Prisons may also be used as a tool of political repression to detain political prisoners, prisoners of conscience, and "enemies of the state", particularly by authoritarian regimes. In times of war or conflict, prisoners of war may also be detained in prisons. A prison system is the organizational arrangement of the provision and operation of prisons, and depending on their nature, may invoke a corrections system. Although people have been imprisoned throughout history, they have also regularly been able to perform prison escapes.

[edit] Other names and uses of the term

There are a variety of other names for prisons, such as a prison-house, penitentiary (IPA: /pɛnɪˈtɛnʃʌri/), or jail (in British English, the spelling gaol is sometimes used in formal contexts, although this spelling is pronounced in the same fashion). There are, also, many colloquial terms for prisons — such as big house, the Pen (short for penetentiary), the hole, beantown, stir, The Yard, can, clink, joint, jug, cooler, hoosegow, lockup, graybar hotel, concrete Hilton, lockdown, nick, pokey, slammer, up the river — and a similar range of terms for imprisonment, including doing time, bird, doing a bid, being a guest of Her Majesty, porridge, working for Copper John, etc.
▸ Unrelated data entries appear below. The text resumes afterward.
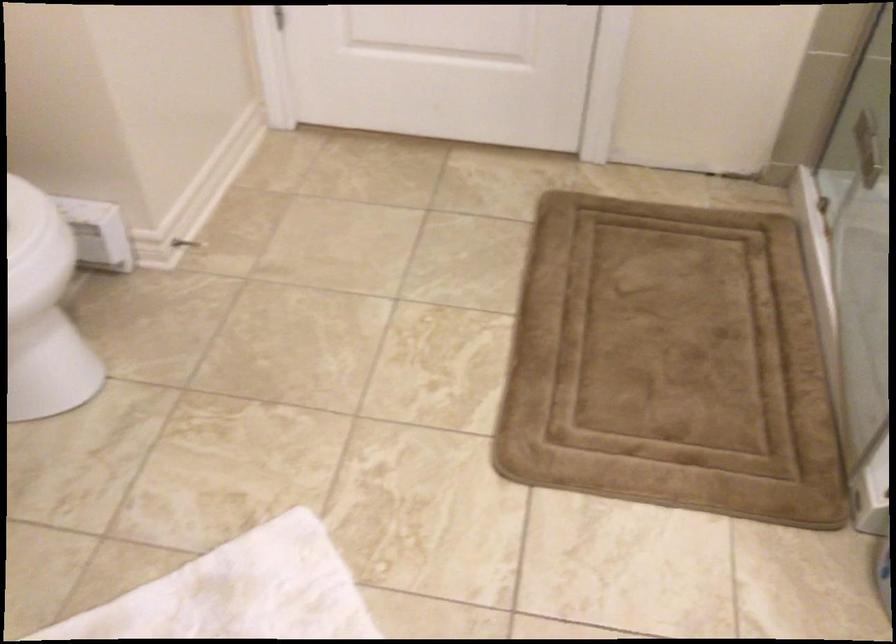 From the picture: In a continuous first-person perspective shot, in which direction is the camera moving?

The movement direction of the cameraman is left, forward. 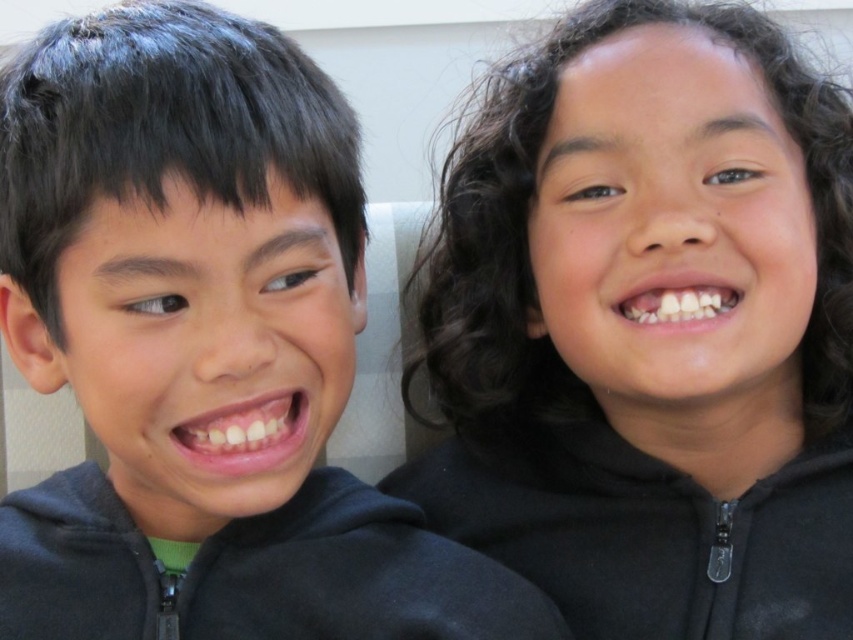 Question: Which object is farther from the camera taking this photo?

Choices:
 (A) black fleece sweatshirt at right
 (B) black zip-up sweatshirt at lower left
 (C) black matte hair at upper right
 (D) black matte hoodie at left

Answer: (A)

Question: Is black matte hair at upper right to the right of black fleece sweatshirt at right from the viewer's perspective?

Choices:
 (A) yes
 (B) no

Answer: (B)

Question: Which object is the closest to the black matte hair at upper right?

Choices:
 (A) black matte hoodie at left
 (B) black fleece sweatshirt at right
 (C) black zip-up sweatshirt at lower left

Answer: (B)

Question: Can you confirm if black matte hair at upper right is bigger than black zip-up sweatshirt at lower left?

Choices:
 (A) yes
 (B) no

Answer: (A)

Question: Which object appears farthest from the camera in this image?

Choices:
 (A) black zip-up sweatshirt at lower left
 (B) black matte hair at upper right
 (C) black matte hoodie at left
 (D) black fleece sweatshirt at right

Answer: (D)

Question: Does black matte hoodie at left have a smaller size compared to black zip-up sweatshirt at lower left?

Choices:
 (A) no
 (B) yes

Answer: (A) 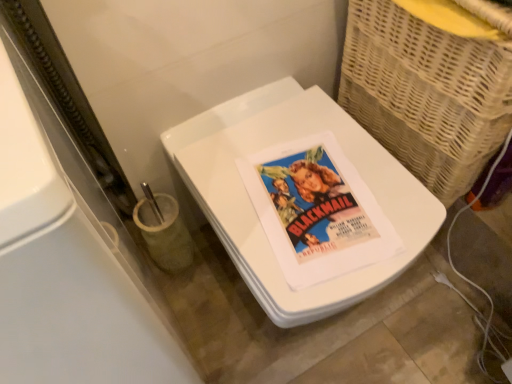 Question: From the image's perspective, does matte paper poster at center appear lower than woven wicker basket at right?

Choices:
 (A) no
 (B) yes

Answer: (B)

Question: Is matte paper poster at center beside woven wicker basket at right?

Choices:
 (A) no
 (B) yes

Answer: (A)

Question: Considering the relative sizes of matte paper poster at center and woven wicker basket at right in the image provided, is matte paper poster at center smaller than woven wicker basket at right?

Choices:
 (A) yes
 (B) no

Answer: (A)

Question: Does matte paper poster at center come in front of woven wicker basket at right?

Choices:
 (A) yes
 (B) no

Answer: (B)

Question: Is matte paper poster at center not close to woven wicker basket at right?

Choices:
 (A) yes
 (B) no

Answer: (B)

Question: Considering the relative positions of matte paper poster at center and woven wicker basket at right in the image provided, is matte paper poster at center to the right of woven wicker basket at right from the viewer's perspective?

Choices:
 (A) no
 (B) yes

Answer: (A)

Question: Is woven wicker basket at right smaller than matte paper poster at center?

Choices:
 (A) yes
 (B) no

Answer: (B)

Question: Is woven wicker basket at right behind matte paper poster at center?

Choices:
 (A) no
 (B) yes

Answer: (A)

Question: Considering the relative sizes of woven wicker basket at right and matte paper poster at center in the image provided, is woven wicker basket at right shorter than matte paper poster at center?

Choices:
 (A) no
 (B) yes

Answer: (A)

Question: Is woven wicker basket at right wider than matte paper poster at center?

Choices:
 (A) yes
 (B) no

Answer: (A)

Question: Is woven wicker basket at right outside of matte paper poster at center?

Choices:
 (A) yes
 (B) no

Answer: (A)

Question: From the image's perspective, is woven wicker basket at right above matte paper poster at center?

Choices:
 (A) no
 (B) yes

Answer: (B)

Question: Considering the relative sizes of white glossy toilet at center and woven wicker basket at right in the image provided, is white glossy toilet at center wider than woven wicker basket at right?

Choices:
 (A) no
 (B) yes

Answer: (B) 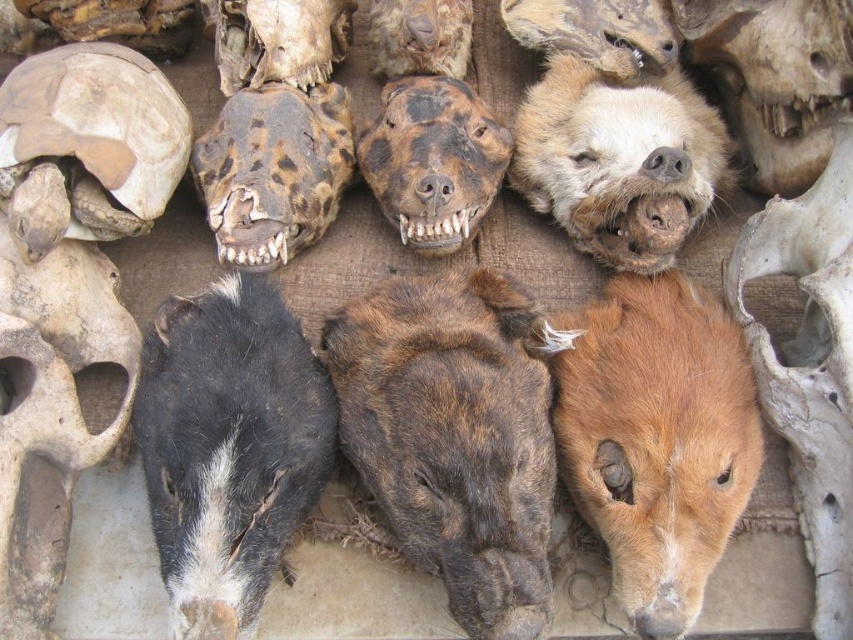 Question: Which point is closer to the camera?

Choices:
 (A) pyautogui.click(x=20, y=536)
 (B) pyautogui.click(x=320, y=35)
 (C) pyautogui.click(x=685, y=378)
 (D) pyautogui.click(x=776, y=145)

Answer: (A)

Question: Where is brown fur at center located in relation to leopard print skull at upper center in the image?

Choices:
 (A) left
 (B) right

Answer: (B)

Question: Where is brown fur at center located in relation to bone-like skull at lower left in the image?

Choices:
 (A) left
 (B) right

Answer: (B)

Question: Among these objects, which one is nearest to the camera?

Choices:
 (A) brown fur at center
 (B) brown spotted skull at center

Answer: (A)

Question: Does brown fur at center have a greater width compared to brown textured skull at upper center?

Choices:
 (A) yes
 (B) no

Answer: (A)

Question: Considering the real-world distances, which object is closest to the brown textured tortoise shell at upper left?

Choices:
 (A) brown textured skull at upper center
 (B) brown spotted skull at center

Answer: (A) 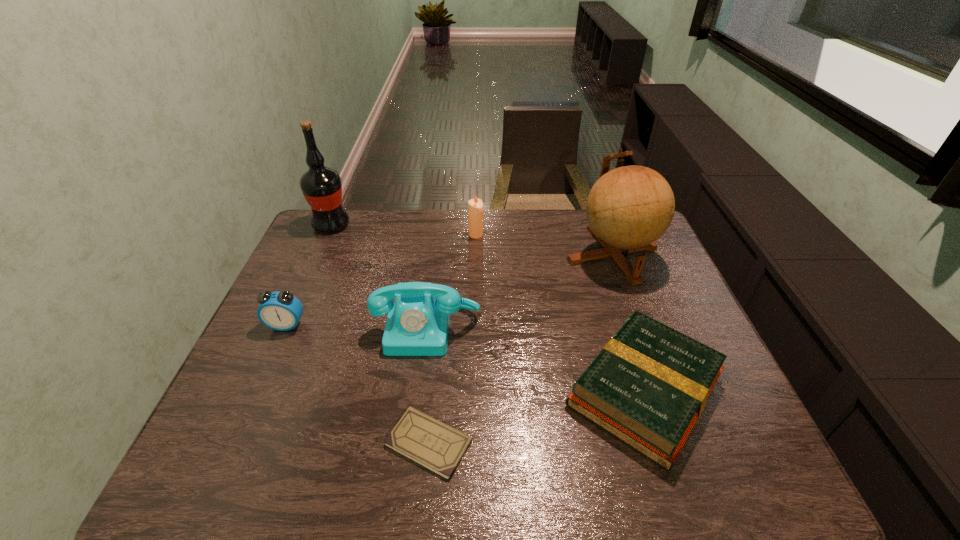 The height and width of the screenshot is (540, 960). What are the coordinates of `alarm clock located at the left edge` in the screenshot? It's located at (281, 311).

Find the location of `globe located in the right edge section of the desktop`. globe located in the right edge section of the desktop is located at coordinates (628, 208).

Image resolution: width=960 pixels, height=540 pixels. Find the location of `hardback book located at the right edge`. hardback book located at the right edge is located at coordinates (648, 386).

Identify the location of object positioned at the far left corner. (321, 186).

At what (x,y) coordinates should I click in order to perform the action: click on object at the far right corner. Please return your answer as a coordinate pair (x, y). The width and height of the screenshot is (960, 540). Looking at the image, I should click on (628, 208).

Locate an element on the screen. The image size is (960, 540). object located in the near right corner section of the desktop is located at coordinates (648, 386).

Find the location of `vacant space at the far edge of the desktop`. vacant space at the far edge of the desktop is located at coordinates (495, 248).

The height and width of the screenshot is (540, 960). I want to click on vacant space at the near edge of the desktop, so click(684, 455).

Locate an element on the screen. vacant region at the left edge is located at coordinates (300, 299).

In the image, there is a desktop. At what (x,y) coordinates should I click in order to perform the action: click on free space at the right edge. Please return your answer as a coordinate pair (x, y). The height and width of the screenshot is (540, 960). Looking at the image, I should click on (630, 256). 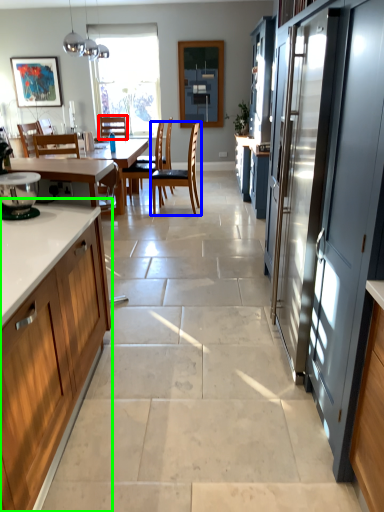 Question: Considering the real-world distances, which object is closest to chair (highlighted by a red box)? chair (highlighted by a blue box) or cabinetry (highlighted by a green box).

Choices:
 (A) chair
 (B) cabinetry

Answer: (A)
The United States is one country where the term jail generally refers to facilities where detainees are locked up for a relatively short time (either while awaiting trial or serving a sentence of one year or less upon conviction for a misdemeanor). Prison and penitentiary typically denote a place where inmates go to serve long terms after having been found guilty of a felony. In the United States, jails are usually operated under the jurisdiction of local (county) governments while prisons are operated under the jurisdiction of state or federal governments. In the state of Massachusetts, some jails are known as houses of correction. In Washington some adult prisons are called reformatories, while in other states this is reserved as a term for a prison of the juvenile justice system. The term correctional facility has also been used.

[edit] Prison design and facilities

Male and female prisoners are typically kept in separate locations or prisons altogether. Prison accommodation, especially modern prisons in the developed world, are often divided into wings identified by a name, number or letter. These wings may be further divided into landings that are essentially "floors" containing up to thirty cells. Cells are the smallest prison accommodation, each holding at least one or two prisoners. Cells which hold more than three or four prisoners may be known as dormitories. A building holding more than one wing is known as a "hall".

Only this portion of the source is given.